For those who have been hurt, I completely understand why you keep your distance. Having been severely judged by someone who claimed to love the Lord, I understand why you would keep up your guard and be suspicious of any church enthusiasts like myself. But I must say, there is a part of me that aches to share the joy, love, and sense of wholeness I have found through the Church. Yes, the Church is flawed, and full of sinful people, but at its very best, the Church is a place where people can vulnerably step forward with their struggles with God and be invited along a spiritual journey in the context of a community of seekers. I think that is why my heart aches when I hear songs like Macklemore’s “Same Love.” In it, he sings about the ways that Church has deeply wounded our gay and lesbian brothers and sisters. His words make me want cry out to the world that the Church has another way of being too – a way of love.

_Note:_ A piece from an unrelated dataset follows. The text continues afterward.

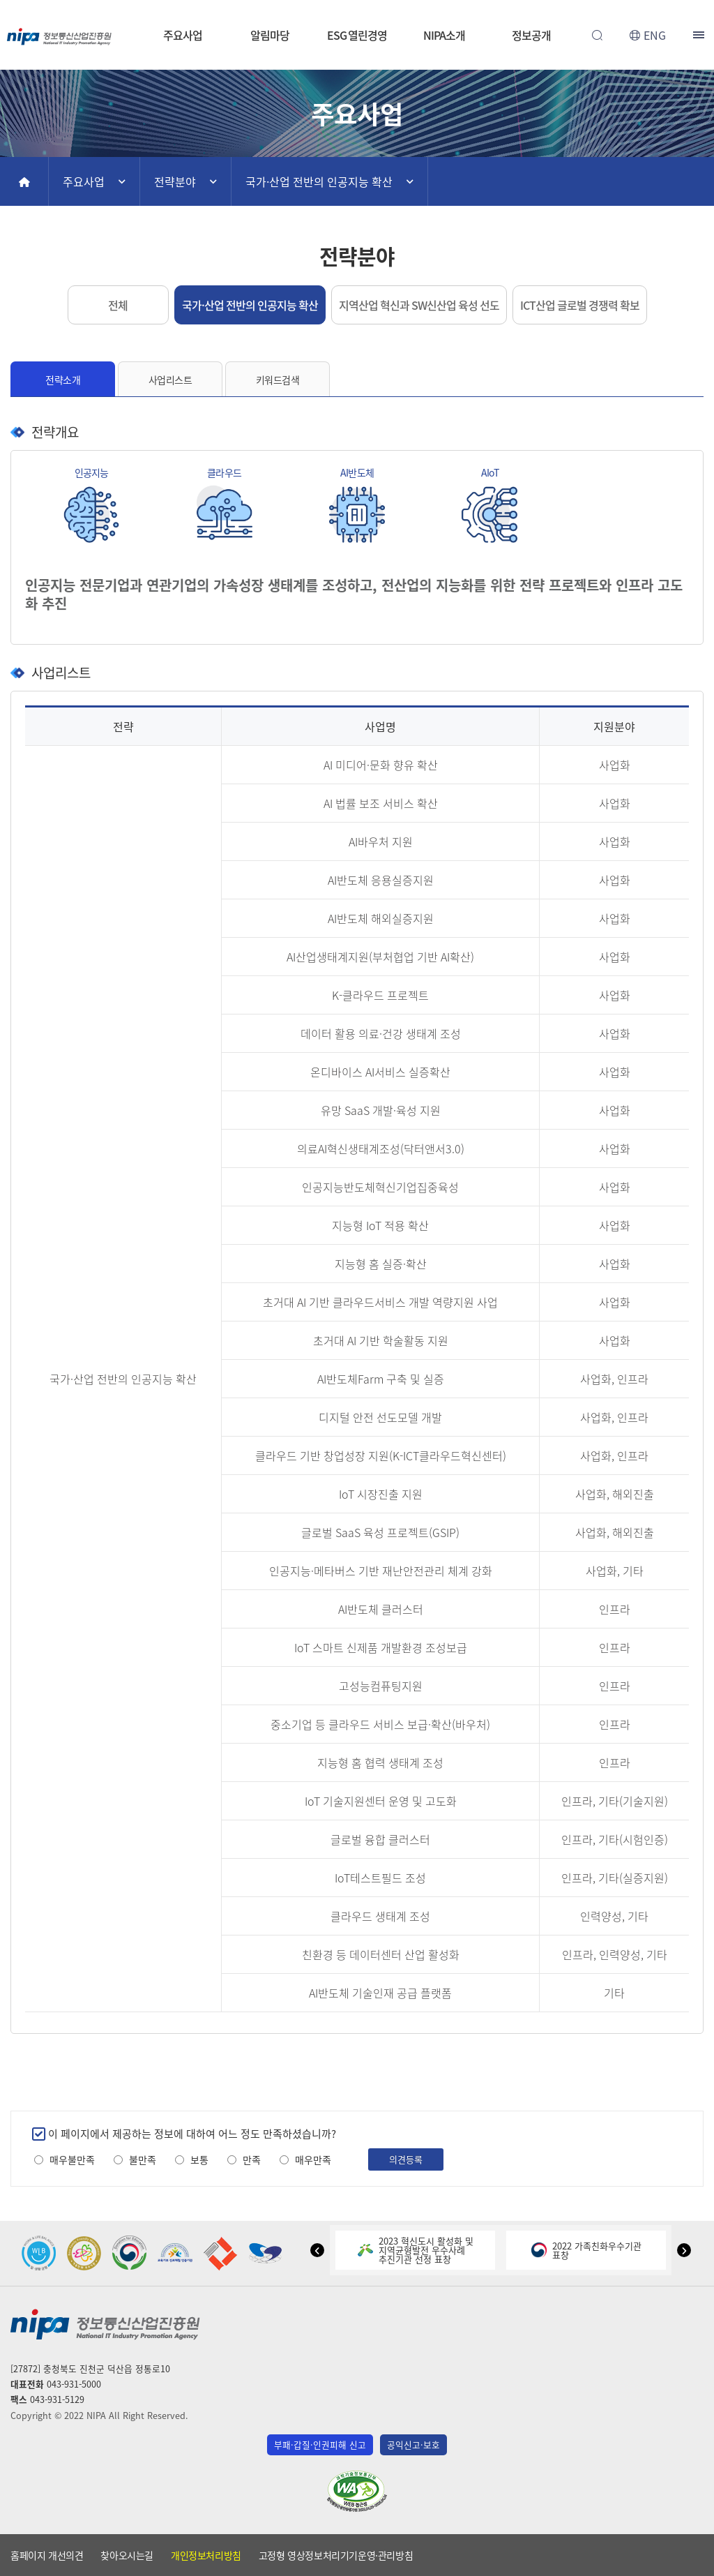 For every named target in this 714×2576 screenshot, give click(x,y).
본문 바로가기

So this week, if you find yourself without a Church home, without a place to ask the hard questions about God, or without a community who lets you be you in the journey, come to Church. If you are in Plainview, I hope that Church will be St. Margaret’s. But if not, I hope you will look for a Church that lives into what Jesus dreamed of for the Church – a community of faith living the way of love. Whether it has been a week since you have been to church, years, or you have never been to church, I say to you, “Welcome Back.”